Hypoxic preconditioning enhances cell hypoxia tolerance and correlated lncRNA and mRNA analysis.

AIMS

Hypoxia makes cells death but it is not always true. Short term anoxia can boost remaining cells activities and promote tissue repair. This study is to explore the effects of hypoxic preconditioning (HP) on osteoblasts and analyze the involved lncRNA and mRNA.

MAIN METHODS

Human osteoblast was used. Normoxic control group (N) were cultured in normoxic culture medium (L-DMEM, 10% FBS and 1% penicillin-streptomycin) 8 h. Long-term hypoxic group (H) were cultured in 4 h hypoxic culture medium (200 μmol/L CoCl and L-DMEM)/4 h normoxic culture medium. Hypoxic preconditioning group (HP) were received 3 times HP (cultured in 10 min hypoxic culture medium/10 min normoxic culture medium, which was HP 1times) and then cultured in 4 h hypoxic culture medium/4 h normoxic culture medium. Cell proliferation ability, osteonectin, transforming growth factor-β1, insulin like growth factors-1 and osteopontin were test.
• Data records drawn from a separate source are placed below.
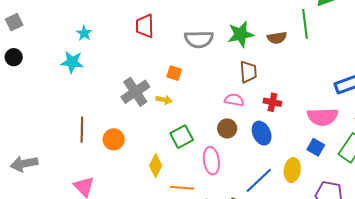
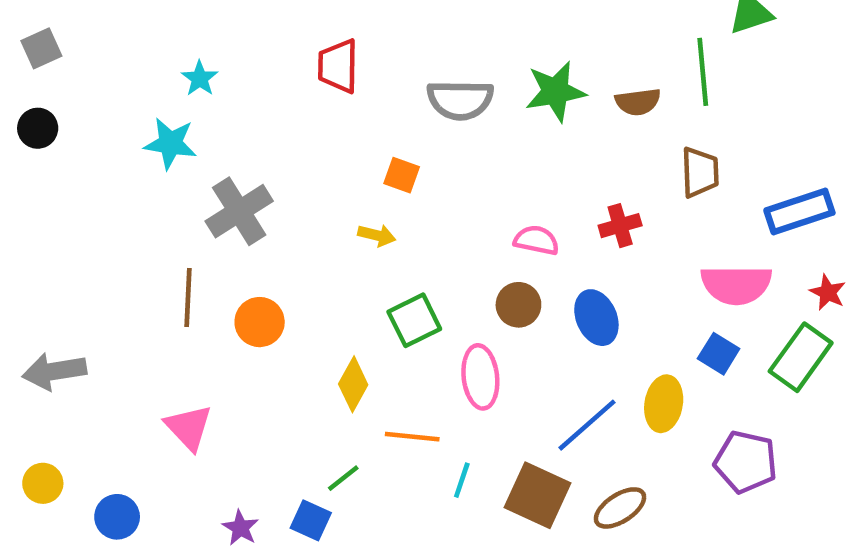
brown trapezoid: (248, 72) -> (700, 172), moved
gray cross: (135, 92) -> (239, 211), moved
red cross: (272, 102) -> (620, 226), moved, turned -30

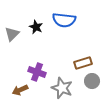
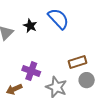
blue semicircle: (64, 20) -> (58, 19), turned -140

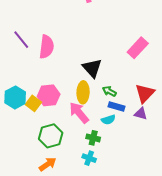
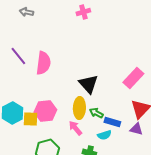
pink rectangle: (138, 48) -> (133, 78), moved
green arrow: (109, 91) -> (96, 113), moved
yellow square: (33, 103) -> (30, 119), turned -35
pink arrow: (79, 113) -> (75, 128), size x0.7

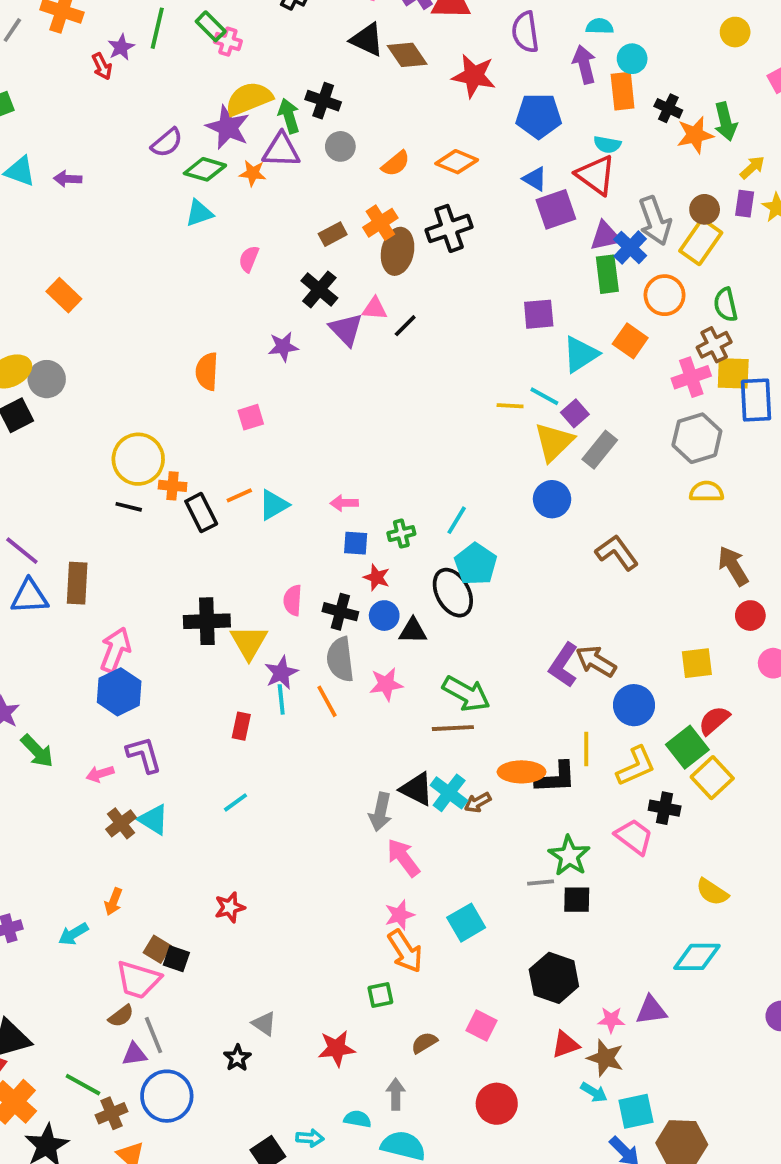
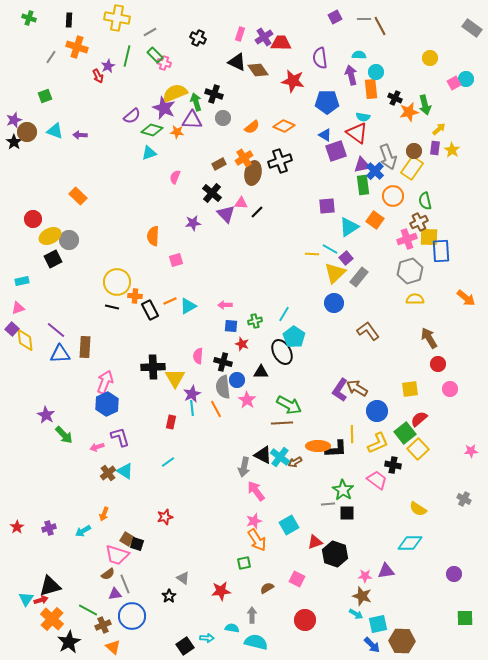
blue circle: (384, 616) -> (237, 380), moved
pink star: (386, 684) -> (247, 400), turned -30
red triangle: (565, 1045) -> (315, 542), moved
The lncRNA and mRNA was detected by high-throughput sequencing. p-Value < 0.05 was accepted as statistically significant.

KEY FINDINGS

Cell proliferation activity: N > HP > P. Corrected osteonectin, TGF-β1, IGF-1 and osteopontin: HP > P > N. High-throughput sequencing of gene shown the expression of 4630 RNAs. Further, we identified that HP group made 239 and 160 target genes up-regulated and down-regulated respectively compared with H group (p < 0.05). GO, KEGG and PPI analysis indicated relevant biological processes.

SIGNIFICANCE

Hypoxic preconditioning alleviated cells anoxia tolerance and promoted cells to synthesis many cytokines. The protection mechanism involved many lncRNAs and mRNAs.